CVP supports research that enhances our process-level understanding of the climate system through observation, modeling, analysis, and field studies. The CVP Program is a critical component of the integrated research enterprise at the NOAA Climate Program Office (CPO), and maintains important connections to the other CPO program areas. In order to improve understanding of the climate system and its representation in models we need high-quality, consistent, long-term observations of the many parameters of the climate system. The Ocean Observing and Monitoring Division (OOMD) of CPO provides high-quality long-term global observations, climate information, and products that are used by CVP-supported scientists to build improved theories for the complex dynamics of the many components of the climate system, and in turn OOMD is informed by the needs of the process modeling and climate variability community.

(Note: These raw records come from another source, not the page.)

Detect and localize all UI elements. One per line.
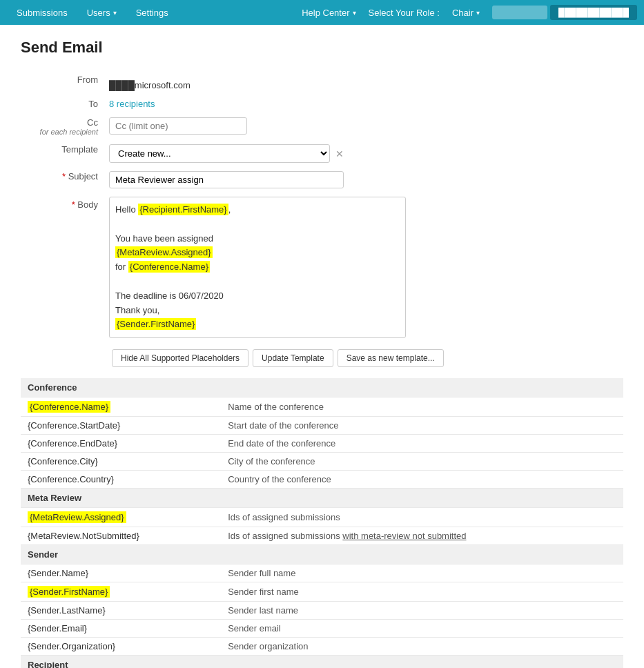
placeholder-row: {Conference.StartDate}Start date of the … [21,417,623,435]
body-metareview-assigned: {MetaReview.Assigned} [115,246,213,258]
placeholder-section-header: Conference [21,378,623,397]
placeholder-row: {Conference.Country}Country of the confe… [21,471,623,489]
placeholders-table: Conference{Conference.Name}Name of the c… [21,378,623,668]
placeholder-tag-highlighted: {MetaReview.Assigned} [28,511,126,523]
placeholder-row: {Sender.Name}Sender full name [21,564,623,582]
body-row: * Body Hello {Recipient.FirstName}, You … [21,193,623,342]
navbar-center: Help Center ▾ Select Your Role : Chair ▾… [292,0,637,25]
section-name-label: Meta Review [21,489,623,508]
body-label: * Body [21,193,104,342]
placeholder-row: {Sender.FirstName}Sender first name [21,582,623,602]
cc-row: Cc for each recipient [21,113,623,140]
page-container: Send Email From ████microsoft.com To 8 r… [0,25,644,668]
body-sender-firstname: {Sender.FirstName} [115,318,196,330]
placeholder-tag-text: {Sender.Organization} [28,641,115,651]
nav-role[interactable]: Chair ▾ [442,0,489,25]
section-name-label: Conference [21,378,623,397]
subject-input[interactable] [109,171,344,188]
placeholder-tag: {Conference.StartDate} [21,417,221,435]
body-editor[interactable]: Hello {Recipient.FirstName}, You have be… [109,197,406,338]
placeholder-section-header: Sender [21,545,623,564]
placeholder-tag: {Conference.City} [21,453,221,471]
placeholder-tag-text: {Sender.Name} [28,568,88,578]
subject-label: * Subject [21,167,104,193]
placeholder-description: Name of the conference [221,397,623,417]
template-select[interactable]: Create new... [109,144,330,163]
placeholder-row: {Sender.Organization}Sender organization [21,638,623,656]
nav-help-center[interactable]: Help Center ▾ [292,0,365,25]
placeholder-tag: {MetaReview.Assigned} [21,508,221,527]
user-menu-button[interactable]: ████████████ [550,5,637,20]
placeholder-section-header: Recipient [21,656,623,668]
role-caret-icon: ▾ [476,9,480,17]
placeholder-tag: {Conference.Name} [21,397,221,417]
placeholder-tag-text: {Conference.Country} [28,474,114,484]
body-conference-name: {Conference.Name} [128,261,210,273]
placeholder-tag: {Conference.Country} [21,471,221,489]
navbar: Submissions Users ▾ Settings Help Center… [0,0,644,25]
nav-submissions[interactable]: Submissions [7,0,77,25]
placeholder-tag-text: {Sender.Email} [28,623,87,633]
cc-input[interactable] [109,117,247,135]
nav-users[interactable]: Users ▾ [77,0,126,25]
placeholder-row: {MetaReview.Assigned}Ids of assigned sub… [21,508,623,527]
users-caret-icon: ▾ [113,9,117,17]
subject-row: * Subject [21,167,623,193]
placeholder-tag: {Sender.Email} [21,620,221,638]
to-value-cell: 8 recipients [104,95,623,113]
placeholder-row: {Conference.City}City of the conference [21,453,623,471]
template-value-cell: Create new... ✕ [104,140,623,167]
placeholder-row: {Conference.EndDate}End date of the conf… [21,435,623,453]
placeholder-description: Country of the conference [221,471,623,489]
placeholder-tag-text: {Sender.LastName} [28,605,106,616]
select-role-label: Select Your Role : [369,8,440,18]
placeholder-tag: {Sender.Name} [21,564,221,582]
user-avatar-bar [492,6,547,19]
from-email: ████microsoft.com [109,75,191,90]
placeholder-row: {Sender.Email}Sender email [21,620,623,638]
body-assigned-text: You have been assigned [115,233,213,244]
to-row: To 8 recipients [21,95,623,113]
nav-settings[interactable]: Settings [126,0,178,25]
body-deadline: The deadline is 06/07/2020 [115,291,224,301]
action-buttons: Hide All Supported Placeholders Update T… [112,349,623,367]
cc-value-cell [104,113,623,140]
placeholder-tag-text: {Conference.EndDate} [28,438,117,449]
save-template-button[interactable]: Save as new template... [338,349,444,367]
template-clear-button[interactable]: ✕ [333,147,347,161]
body-value-cell: Hello {Recipient.FirstName}, You have be… [104,193,623,342]
template-controls: Create new... ✕ [109,144,618,163]
update-template-button[interactable]: Update Template [253,349,333,367]
ph-desc-underline: with meta-review not submitted [342,531,466,541]
placeholder-tag-text: {MetaReview.NotSubmitted} [28,531,139,541]
from-value-cell: ████microsoft.com [104,70,623,95]
body-recipient-firstname: {Recipient.FirstName} [138,204,228,215]
body-hello: Hello [115,204,138,215]
placeholder-tag-text: {Conference.StartDate} [28,420,120,431]
send-email-form: From ████microsoft.com To 8 recipients C… [21,70,623,342]
placeholder-description: City of the conference [221,453,623,471]
body-for-text: for [115,262,128,272]
section-name-label: Sender [21,545,623,564]
help-caret-icon: ▾ [353,9,356,17]
placeholder-tag-highlighted: {Sender.FirstName} [28,586,110,598]
placeholder-row: {MetaReview.NotSubmitted}Ids of assigned… [21,527,623,545]
placeholder-tag: {Conference.EndDate} [21,435,221,453]
recipients-link[interactable]: 8 recipients [109,99,155,109]
to-label: To [21,95,104,113]
placeholder-description: Ids of assigned submissions [221,508,623,527]
placeholder-tag-text: {Conference.City} [28,456,98,466]
placeholder-section-header: Meta Review [21,489,623,508]
placeholder-description: Start date of the conference [221,417,623,435]
from-label: From [21,70,104,95]
hide-placeholders-button[interactable]: Hide All Supported Placeholders [112,349,248,367]
placeholder-tag-highlighted: {Conference.Name} [28,401,110,413]
placeholder-description: Sender organization [221,638,623,656]
body-thankyou: Thank you, [115,305,159,315]
placeholder-description: Sender email [221,620,623,638]
placeholder-description: End date of the conference [221,435,623,453]
placeholder-tag: {Sender.Organization} [21,638,221,656]
placeholder-description: Ids of assigned submissions with meta-re… [221,527,623,545]
placeholder-tag: {MetaReview.NotSubmitted} [21,527,221,545]
placeholder-tag: {Sender.FirstName} [21,582,221,602]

Eight new modeling studies have recently been funded by the Climate Variability and Predictability Program (CVP). The fundamental overarching goal of the Tropical Pacific Observing System 2020 (TPOS) effort is to enhance and redesign international observations of the tropical Pacific. In the First Report of TPOS 2020 (Tropical Pacific Observing System 2020, tpos2020.org), many recommendations and proposed actions were identified. These projects are pre-field modeling studies in support of the two proposed TPOS process studies, Pacific Upwelling and Mixing Physics (PUMP) and Air‐sea interaction at the eastern edge of the Warm Pool.
Motivation behind the Pacific Upwelling and Mixing Physics (PUMP) study is that equatorial upwelling is a poorly observed aspect of the climate system, however, that upwelling is a principal initiating tool for the strong ocean-atmosphere coupling of the equatorial Pacific. Wit the most consequential equatorial upwelling occurring in the Eastern and Central Pacific Ocean, cold water with high concentrations of nutrients and carbon dioxide are brought to within 100m of the surface. This equatorial upwelling process remains poorly understood and poorly constrained in climate models.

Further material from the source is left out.